» **Problem to work on**
Word for word, set down the entries that follow.

+++

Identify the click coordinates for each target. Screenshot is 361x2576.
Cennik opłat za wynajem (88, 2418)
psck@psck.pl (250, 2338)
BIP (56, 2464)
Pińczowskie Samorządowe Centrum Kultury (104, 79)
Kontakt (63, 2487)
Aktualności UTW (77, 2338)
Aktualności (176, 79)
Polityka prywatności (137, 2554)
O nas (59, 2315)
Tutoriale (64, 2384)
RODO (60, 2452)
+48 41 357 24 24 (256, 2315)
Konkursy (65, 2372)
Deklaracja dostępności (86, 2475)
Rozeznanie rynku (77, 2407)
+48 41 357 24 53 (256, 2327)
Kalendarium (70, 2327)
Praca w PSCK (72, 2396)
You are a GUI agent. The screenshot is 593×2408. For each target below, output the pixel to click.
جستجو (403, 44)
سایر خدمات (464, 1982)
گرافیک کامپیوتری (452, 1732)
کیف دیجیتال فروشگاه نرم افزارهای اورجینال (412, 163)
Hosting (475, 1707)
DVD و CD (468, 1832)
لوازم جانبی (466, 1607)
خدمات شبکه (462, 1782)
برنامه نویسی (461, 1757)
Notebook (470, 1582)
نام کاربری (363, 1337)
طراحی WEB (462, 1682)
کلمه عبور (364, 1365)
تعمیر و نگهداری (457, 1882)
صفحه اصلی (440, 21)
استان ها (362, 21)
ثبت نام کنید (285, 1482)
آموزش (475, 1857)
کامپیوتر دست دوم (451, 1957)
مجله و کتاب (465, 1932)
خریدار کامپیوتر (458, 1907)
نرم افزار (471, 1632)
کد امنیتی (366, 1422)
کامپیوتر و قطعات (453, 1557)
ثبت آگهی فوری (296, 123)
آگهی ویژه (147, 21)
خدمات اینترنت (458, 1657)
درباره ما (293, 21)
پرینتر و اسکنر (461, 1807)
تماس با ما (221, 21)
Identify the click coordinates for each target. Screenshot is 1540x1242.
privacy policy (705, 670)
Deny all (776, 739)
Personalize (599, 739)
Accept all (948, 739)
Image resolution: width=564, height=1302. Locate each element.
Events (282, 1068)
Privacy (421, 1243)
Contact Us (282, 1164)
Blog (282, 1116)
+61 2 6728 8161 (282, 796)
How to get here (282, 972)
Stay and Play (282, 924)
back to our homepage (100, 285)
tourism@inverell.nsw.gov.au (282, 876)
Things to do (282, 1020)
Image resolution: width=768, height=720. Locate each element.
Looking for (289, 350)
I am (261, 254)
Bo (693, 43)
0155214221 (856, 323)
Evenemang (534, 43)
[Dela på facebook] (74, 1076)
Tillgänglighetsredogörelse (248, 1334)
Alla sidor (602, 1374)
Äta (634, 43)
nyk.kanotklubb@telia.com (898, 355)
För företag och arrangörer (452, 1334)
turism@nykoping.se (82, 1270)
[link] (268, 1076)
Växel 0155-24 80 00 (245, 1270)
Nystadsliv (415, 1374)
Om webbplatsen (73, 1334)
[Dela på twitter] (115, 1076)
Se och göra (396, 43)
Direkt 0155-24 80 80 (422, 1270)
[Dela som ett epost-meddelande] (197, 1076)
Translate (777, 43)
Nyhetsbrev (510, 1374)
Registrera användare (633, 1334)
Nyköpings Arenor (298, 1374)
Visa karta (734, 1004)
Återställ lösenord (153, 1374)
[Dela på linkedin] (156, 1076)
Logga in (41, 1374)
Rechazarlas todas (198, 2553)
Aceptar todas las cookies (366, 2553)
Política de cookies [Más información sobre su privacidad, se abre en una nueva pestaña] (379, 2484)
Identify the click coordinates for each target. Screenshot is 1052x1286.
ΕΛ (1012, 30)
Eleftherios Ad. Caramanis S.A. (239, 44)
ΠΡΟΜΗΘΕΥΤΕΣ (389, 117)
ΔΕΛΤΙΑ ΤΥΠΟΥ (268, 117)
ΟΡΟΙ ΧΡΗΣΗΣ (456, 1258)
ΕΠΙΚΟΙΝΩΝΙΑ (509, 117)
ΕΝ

+++

» **Response box**
Identify the click coordinates for each target. Screenshot is 361x2576.
Cennik opłat za wynajem (88, 2418)
psck@psck.pl (250, 2338)
BIP (56, 2464)
Pińczowskie Samorządowe Centrum Kultury (104, 79)
Kontakt (63, 2487)
Aktualności UTW (77, 2338)
Aktualności (176, 79)
Polityka prywatności (137, 2554)
O nas (59, 2315)
Tutoriale (64, 2384)
RODO (60, 2452)
+48 41 357 24 24 (256, 2315)
Konkursy (65, 2372)
Deklaracja dostępności (86, 2475)
Rozeznanie rynku (77, 2407)
+48 41 357 24 53 (256, 2327)
Kalendarium (70, 2327)
Praca w PSCK (72, 2396)
You are a GUI agent. The screenshot is 593×2408. For each target below, output the pixel to click.
جستجو (403, 44)
سایر خدمات (464, 1982)
گرافیک کامپیوتری (452, 1732)
کیف دیجیتال فروشگاه نرم افزارهای اورجینال (412, 163)
Hosting (475, 1707)
DVD و CD (468, 1832)
لوازم جانبی (466, 1607)
خدمات شبکه (462, 1782)
برنامه نویسی (461, 1757)
Notebook (470, 1582)
نام کاربری (363, 1337)
طراحی WEB (462, 1682)
کلمه عبور (364, 1365)
تعمیر و نگهداری (457, 1882)
صفحه اصلی (440, 21)
استان ها (362, 21)
ثبت نام کنید (285, 1482)
آموزش (475, 1857)
کامپیوتر دست دوم (451, 1957)
مجله و کتاب (465, 1932)
خریدار کامپیوتر (458, 1907)
نرم افزار (471, 1632)
کد امنیتی (366, 1422)
کامپیوتر و قطعات (453, 1557)
ثبت آگهی فوری (296, 123)
آگهی ویژه (147, 21)
خدمات اینترنت (458, 1657)
درباره ما (293, 21)
پرینتر و اسکنر (461, 1807)
تماس با ما (221, 21)
Identify the click coordinates for each target. Screenshot is 1540x1242.
privacy policy (705, 670)
Deny all (776, 739)
Personalize (599, 739)
Accept all (948, 739)
Image resolution: width=564, height=1302. Locate each element.
Events (282, 1068)
Privacy (421, 1243)
Contact Us (282, 1164)
Blog (282, 1116)
+61 2 6728 8161 (282, 796)
How to get here (282, 972)
Stay and Play (282, 924)
back to our homepage (100, 285)
tourism@inverell.nsw.gov.au (282, 876)
Things to do (282, 1020)
Image resolution: width=768, height=720. Locate each element.
Looking for (289, 350)
I am (261, 254)
Bo (693, 43)
0155214221 (856, 323)
Evenemang (534, 43)
[Dela på facebook] (74, 1076)
Tillgänglighetsredogörelse (248, 1334)
Alla sidor (602, 1374)
Äta (634, 43)
nyk.kanotklubb@telia.com (898, 355)
För företag och arrangörer (452, 1334)
turism@nykoping.se (82, 1270)
[link] (268, 1076)
Växel 0155-24 80 00 (245, 1270)
Nystadsliv (415, 1374)
Om webbplatsen (73, 1334)
[Dela på twitter] (115, 1076)
Se och göra (396, 43)
Direkt 0155-24 80 80 (422, 1270)
[Dela som ett epost-meddelande] (197, 1076)
Translate (777, 43)
Nyhetsbrev (510, 1374)
Registrera användare (633, 1334)
Nyköpings Arenor (298, 1374)
Visa karta (734, 1004)
Återställ lösenord (153, 1374)
[Dela på linkedin] (156, 1076)
Logga in (41, 1374)
Rechazarlas todas (198, 2553)
Aceptar todas las cookies (366, 2553)
Política de cookies [Más información sobre su privacidad, se abre en una nueva pestaña] (379, 2484)
Identify the click coordinates for each target. Screenshot is 1052x1286.
ΕΛ (1012, 30)
Eleftherios Ad. Caramanis S.A. (239, 44)
ΠΡΟΜΗΘΕΥΤΕΣ (389, 117)
ΔΕΛΤΙΑ ΤΥΠΟΥ (268, 117)
ΟΡΟΙ ΧΡΗΣΗΣ (456, 1258)
ΕΠΙΚΟΙΝΩΝΙΑ (509, 117)
ΕΝ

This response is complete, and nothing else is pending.